Arguably one of the biggest parts of .NET 4.0 was the Task Parallel Library (TPL). The TPL makes it ridiculously easy to parallelize code. With Parallel.ForEach, Parallel.For, Parallel.Invoke, and Task.Factory developing for today’s multi-core systems should be a matter of fact.

Recently I was tasked with optimizing a large code base to utilize the TPL. The first problem? List and Dictionary aren’t thread safe. That’s right, two of the most common data structures aren’t thread safe. Fortunately we’ve been provided with alternatives that are thread safe in the System.Collections.Concurrent Namespace.

The biggest difference I’ve seen between using List and using one of the alternatives, ConcurrentBag is that you can’t access items in a ConcurrentBag via an indexer. The truth, however, is that alternative methods are provided via LINQ extension methods.

Consider:

ConcurrentBag<int> myBag = new ConcurrentBag<int>();

var task1 = Task.Factory.StartNew(() =>
    {
        LongRunningMethod();
        myBag.Add(1);
    });

var task2 = Task.Factory.StartNew(() =>
    {
        LongRunningMethod();
        myBag.Add(2);
    });

var task3 = Task.Factory.StartNew(() =>
    {
        LongRunningMethod();
        myBag.Add(3);
    });

Task.WaitAll(task1, task2, task3);
Parallel.For(0, myBag.Count, i => 
{
    Debug.Print(myBag.ElementAt(i).ToString());
});

List<int> myList = new List<int>();
LongRunningMethod();
myList.Add(1);
LongRunningMethod();
myList.Add(2);
LongRunningMethod();
myList.Add(3);
for (int i = 0; i < myList.Count; i++)
{
    Debug.Print(myList[i].ToString());
}

resulted in the output:

1
3
2
1
2
3

with, obviously, the parallel methods being faster.

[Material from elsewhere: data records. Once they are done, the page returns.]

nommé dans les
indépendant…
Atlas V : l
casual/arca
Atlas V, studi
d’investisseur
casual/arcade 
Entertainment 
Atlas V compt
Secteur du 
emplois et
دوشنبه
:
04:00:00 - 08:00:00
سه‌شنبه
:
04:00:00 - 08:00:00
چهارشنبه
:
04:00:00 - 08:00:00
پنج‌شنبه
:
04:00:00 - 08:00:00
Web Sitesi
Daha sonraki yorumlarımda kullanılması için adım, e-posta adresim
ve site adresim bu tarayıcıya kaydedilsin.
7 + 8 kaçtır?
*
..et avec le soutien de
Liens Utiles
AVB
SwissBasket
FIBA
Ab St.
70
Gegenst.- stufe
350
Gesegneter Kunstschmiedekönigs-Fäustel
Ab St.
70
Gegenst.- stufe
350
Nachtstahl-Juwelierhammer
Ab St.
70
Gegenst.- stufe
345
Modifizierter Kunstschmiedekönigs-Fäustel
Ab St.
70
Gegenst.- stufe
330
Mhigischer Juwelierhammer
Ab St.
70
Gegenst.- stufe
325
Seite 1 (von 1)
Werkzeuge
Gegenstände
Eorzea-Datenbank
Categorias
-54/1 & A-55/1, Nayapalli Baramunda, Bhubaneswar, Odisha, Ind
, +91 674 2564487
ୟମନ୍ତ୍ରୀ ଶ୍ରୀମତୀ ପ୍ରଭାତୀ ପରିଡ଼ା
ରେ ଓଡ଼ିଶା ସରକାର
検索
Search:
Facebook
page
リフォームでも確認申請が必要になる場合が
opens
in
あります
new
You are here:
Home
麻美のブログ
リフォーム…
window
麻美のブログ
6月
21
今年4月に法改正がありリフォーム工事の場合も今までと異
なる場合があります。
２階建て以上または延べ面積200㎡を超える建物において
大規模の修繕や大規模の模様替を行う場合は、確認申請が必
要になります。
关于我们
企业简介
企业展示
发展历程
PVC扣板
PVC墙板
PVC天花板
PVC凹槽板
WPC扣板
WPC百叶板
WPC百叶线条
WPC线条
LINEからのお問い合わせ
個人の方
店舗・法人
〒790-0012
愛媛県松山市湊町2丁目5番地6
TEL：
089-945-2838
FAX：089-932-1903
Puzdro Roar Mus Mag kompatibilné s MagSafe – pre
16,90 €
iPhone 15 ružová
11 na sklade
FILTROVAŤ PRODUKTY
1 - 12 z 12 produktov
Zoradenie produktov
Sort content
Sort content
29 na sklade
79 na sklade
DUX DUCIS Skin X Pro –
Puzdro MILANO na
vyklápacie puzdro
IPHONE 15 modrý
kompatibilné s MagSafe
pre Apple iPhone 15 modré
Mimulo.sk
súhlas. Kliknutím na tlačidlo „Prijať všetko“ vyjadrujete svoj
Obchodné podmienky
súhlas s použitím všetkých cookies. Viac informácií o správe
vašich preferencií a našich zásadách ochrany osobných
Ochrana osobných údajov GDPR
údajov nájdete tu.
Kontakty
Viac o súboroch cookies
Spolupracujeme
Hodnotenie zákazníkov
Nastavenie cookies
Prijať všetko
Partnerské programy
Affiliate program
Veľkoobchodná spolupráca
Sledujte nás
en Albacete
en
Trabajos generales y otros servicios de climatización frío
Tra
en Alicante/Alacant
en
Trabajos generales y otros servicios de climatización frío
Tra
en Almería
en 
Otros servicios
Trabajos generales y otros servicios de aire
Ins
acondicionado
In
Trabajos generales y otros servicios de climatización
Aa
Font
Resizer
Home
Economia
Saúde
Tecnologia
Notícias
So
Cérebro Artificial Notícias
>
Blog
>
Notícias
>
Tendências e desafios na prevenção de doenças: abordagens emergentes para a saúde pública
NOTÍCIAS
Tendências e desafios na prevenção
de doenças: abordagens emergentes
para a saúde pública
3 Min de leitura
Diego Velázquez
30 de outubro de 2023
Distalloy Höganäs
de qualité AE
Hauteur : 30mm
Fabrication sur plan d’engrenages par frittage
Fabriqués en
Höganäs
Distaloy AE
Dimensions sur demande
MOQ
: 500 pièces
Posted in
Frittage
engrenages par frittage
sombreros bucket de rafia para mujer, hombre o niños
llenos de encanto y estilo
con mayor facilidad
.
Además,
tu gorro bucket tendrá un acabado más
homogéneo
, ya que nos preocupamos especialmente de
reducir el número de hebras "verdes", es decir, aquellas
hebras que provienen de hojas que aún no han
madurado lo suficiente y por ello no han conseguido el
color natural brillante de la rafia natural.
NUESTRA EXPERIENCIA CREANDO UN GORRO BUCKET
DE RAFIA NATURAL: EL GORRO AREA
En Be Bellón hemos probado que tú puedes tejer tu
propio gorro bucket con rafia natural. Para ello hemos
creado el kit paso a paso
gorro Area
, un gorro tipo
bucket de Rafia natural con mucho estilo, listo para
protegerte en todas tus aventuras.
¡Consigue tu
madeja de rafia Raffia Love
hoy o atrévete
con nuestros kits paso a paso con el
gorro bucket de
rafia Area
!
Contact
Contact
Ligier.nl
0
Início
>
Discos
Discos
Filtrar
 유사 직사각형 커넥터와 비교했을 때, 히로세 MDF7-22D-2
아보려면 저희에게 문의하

The other problem we ran into is manipulation of visuals. As I’m sure you know manipulation of visuals is required to be on the main thread. Otherwise you start getting all sorts of permission issues. The minute you start having to move doing things on the main thread you lose the advantages you gained by moving towards all this parallelism. Future projects will move towards the MVVM pattern but past projects we’ll have to work on what we can.